Pulses should be listed on Dubai’s futures exchange because their production is much more efficient than animal protein, a senior trading house executive told Reuters March 30.
Traders have been urging managers of the Dubai Gold and Commodities Exchange to list pulses – such as peas, beans, lentils and chickpeas – since 2005, said Sudhakar Tomar, managing director of Hakan Agro DMCC, one of the leading food commodities trading company in the Gulf region.
“I think with the current uncertain economic climate the exchange is wary of introducing new products to the listings, but right now producing animal protein has become very costly and we have to encourage the alternatives,” Tomar said in an interview.
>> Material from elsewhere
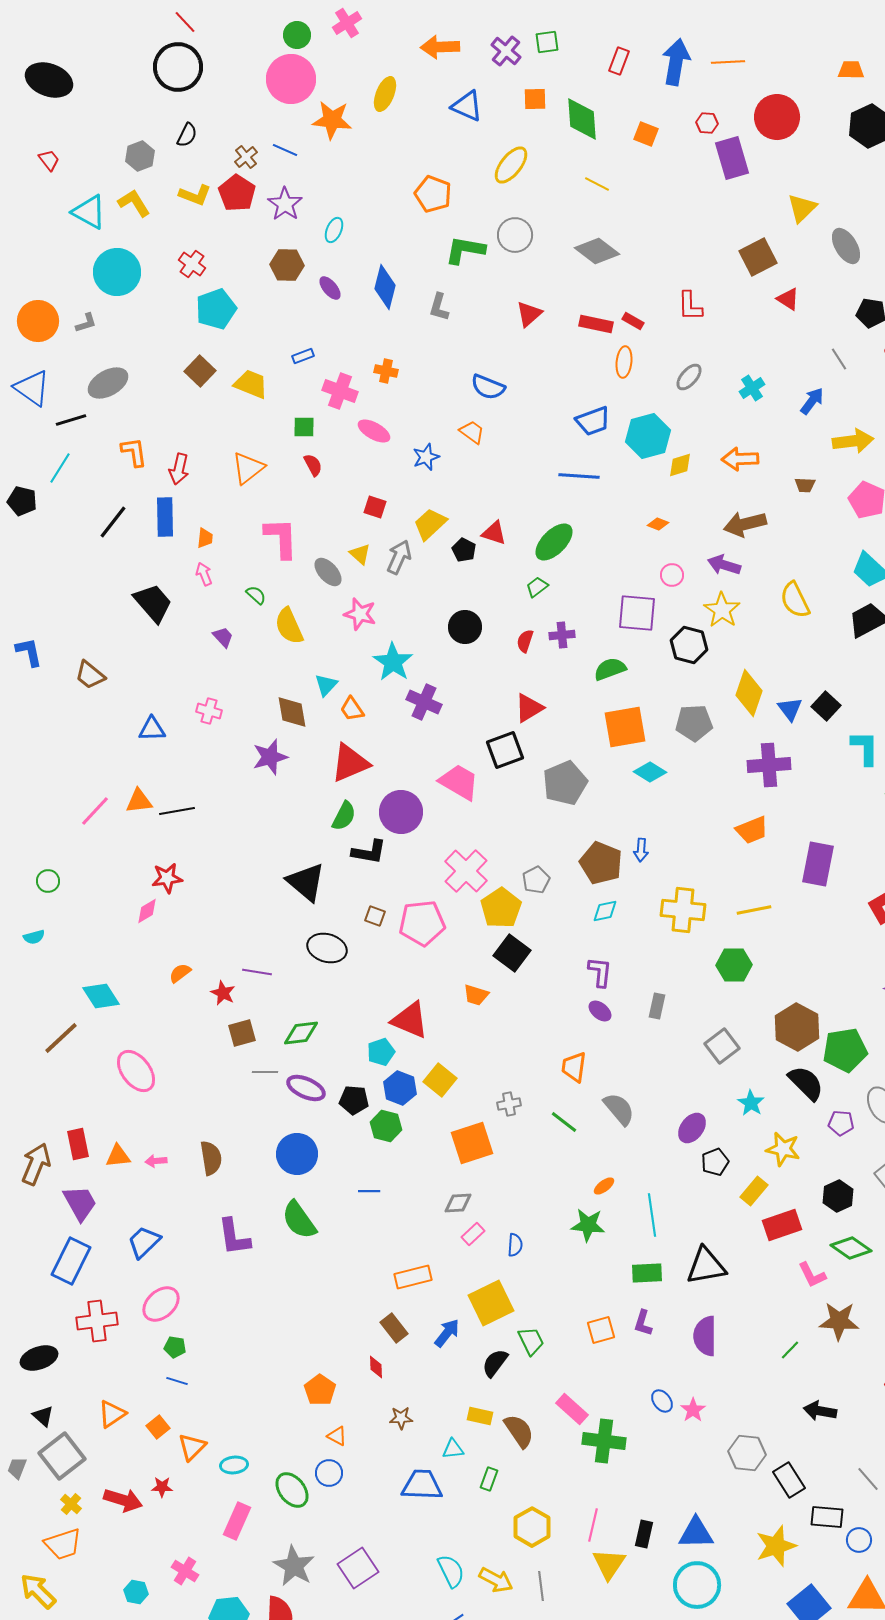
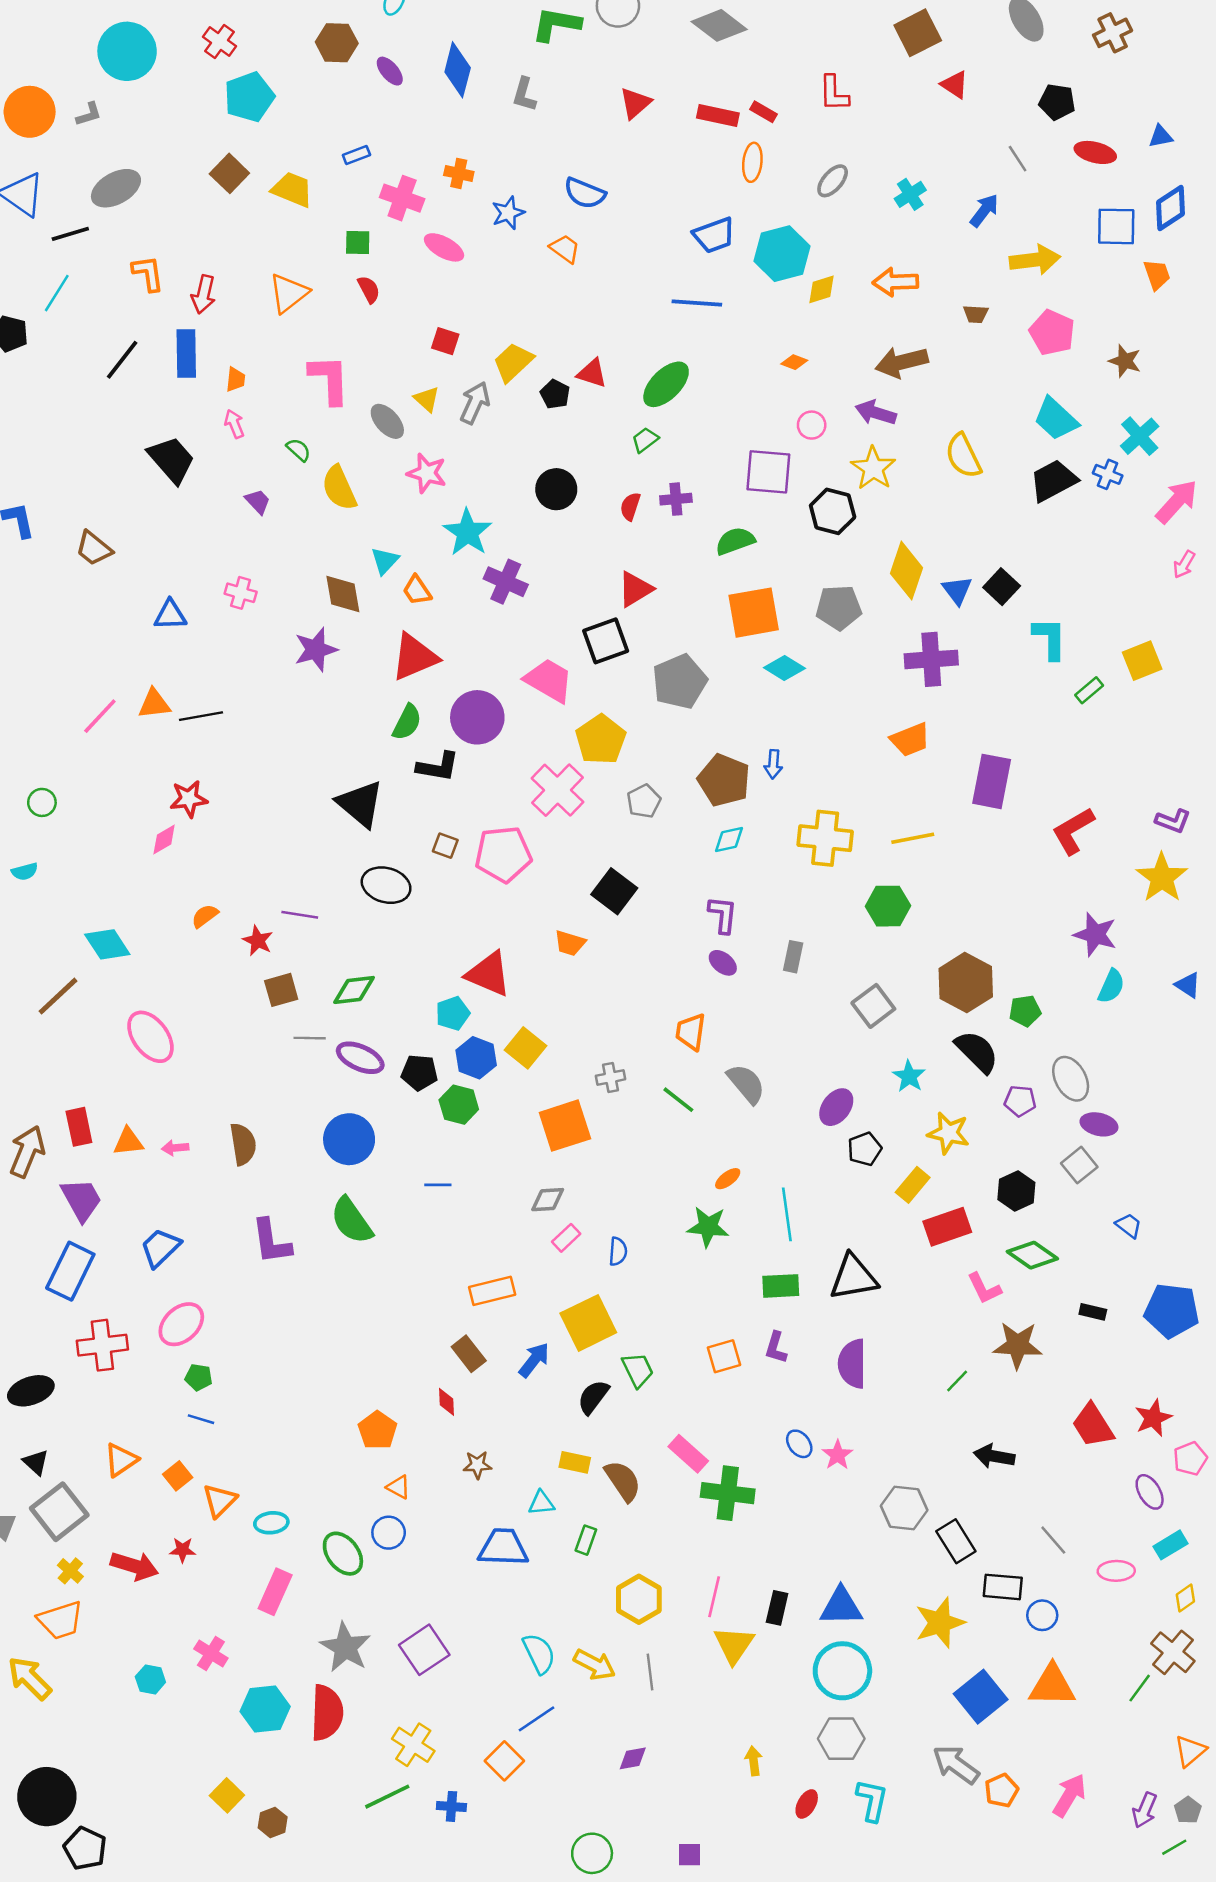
blue star: (426, 457) -> (508, 213), moved
yellow pentagon: (501, 908) -> (601, 740), moved
green pentagon: (845, 1050) -> (1025, 1011), size x0.6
“Producing animal protein requires a lot of energy and at this time we have to look at ways to cut back on all these extra costs, so shifting to consuming pulses is a solution,” he said, adding that about 14 kilograms of yellow corn are needed to produce just one kilogram of chicken.
Some 60 million metric tonnes of pulses are produced every year globally, but only a sixth of that amount are listed on futures exchanges – and when a commodity is not listed it tends to be marginalized, Tomar said.
“The cheapest animal protein is chicken which is $1,200 per tonne, while the cheapest pulse, which is yellow peas, is only one fifth of that price,” he added.
But pulses are not yet a popular dinner choice in the Gulf region.
Total food imports to the region were $12 billion last year and some 75 per cent of that was animal protein, Tomar said.